Wenn Snyder die Belagerung von Kiew durch die Nazis erörtert, bei der die deutschen Truppen die Bevölkerung aushungerten, behauptet er sogar, dass die sowjetischen Behörden 1933 brutaler gegen die Bevölkerung der Stadt vorgegangen seien, indem er schreibt: „Die Deutschen konnten die Stadt nicht so abriegeln wie die Sowjets 1933.“ (S. 184). Viele weitere Belagerungen, die sich im Bereich des von Snyder willkürlich definierten geografischen Rahmens ereigneten, werden überhaupt nicht erwähnt, etwa die Belagerung der relativ kleinen Stadt Pawlowsk, bei der 6.000 von 11.000 Einwohnern verhungerten, sowie die achtmonatige Belagerung von Sewastopol auf der Krim durch rumänische und deutsche Wehrmachtssoldaten.

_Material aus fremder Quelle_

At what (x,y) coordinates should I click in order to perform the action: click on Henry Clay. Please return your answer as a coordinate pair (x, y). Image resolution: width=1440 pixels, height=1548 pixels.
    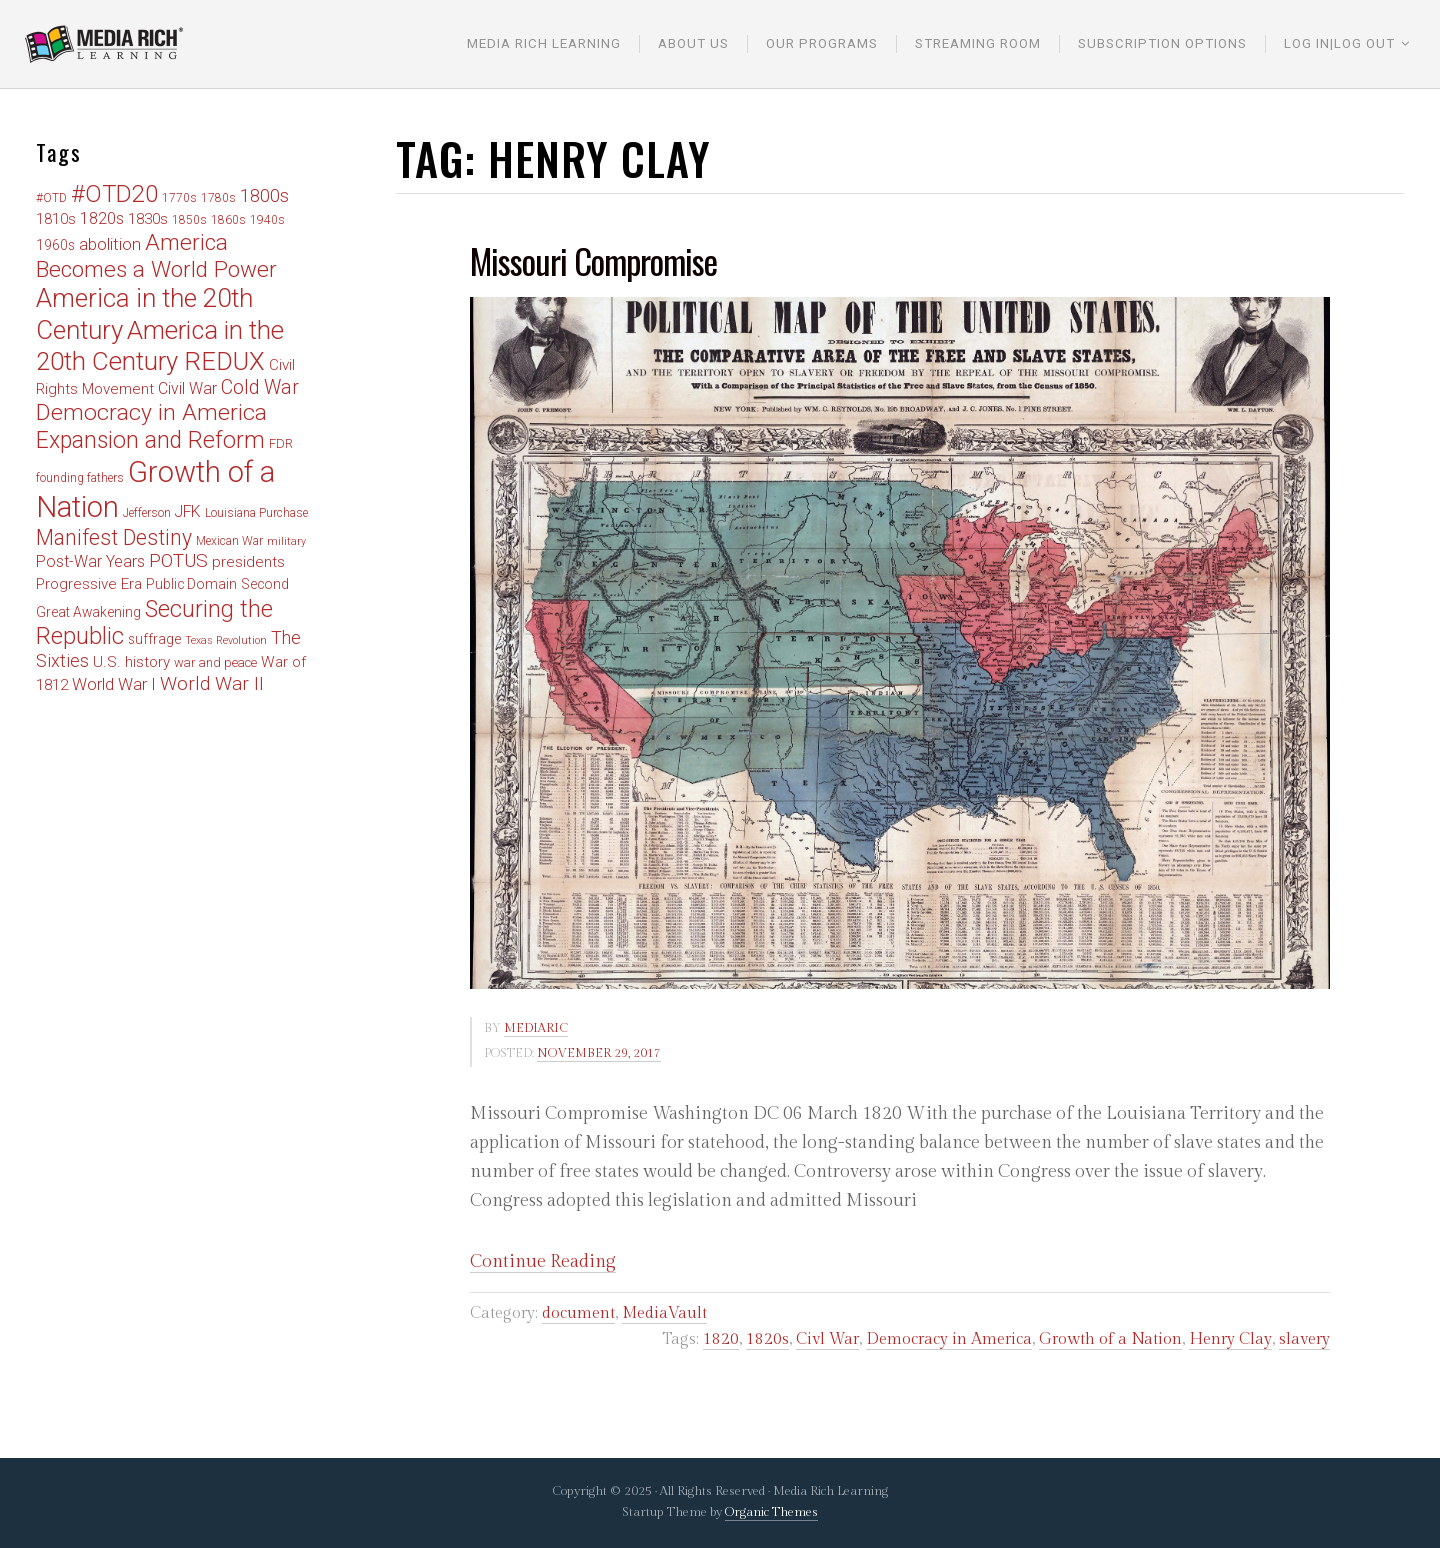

Ein weiteres zentrales Angriffsziel des Hungerplans waren die sowjetischen Kriegsgefangenen. Zwischen 3 Millionen und 3,5 Millionen sowjetische Kriegsgefangene verhungerten in deutscher Gefangenschaft, mehr als 2 Millionen von ihnen bis zum Frühjahr 1942, also innerhalb der ersten zehn Monate des Krieges. Tatsächlich waren bis zum Frühjahr 1942 nicht die Juden, sondern die sowjetischen Kriegsgefangenen die größte Opfergruppe der Nazis. Sie wurden im Herbst und Frühjahr 1941/1942 systematisch in Lagern und auf Todesmärschen erschossen und verhungerten, und zwar bis zu 300.000 pro Monat. In diesem Zeitraum wurden zwischen 85 und 90 Prozent aller sowjetischen Kriegsgefangenen in deutscher Gefangenschaft getötet.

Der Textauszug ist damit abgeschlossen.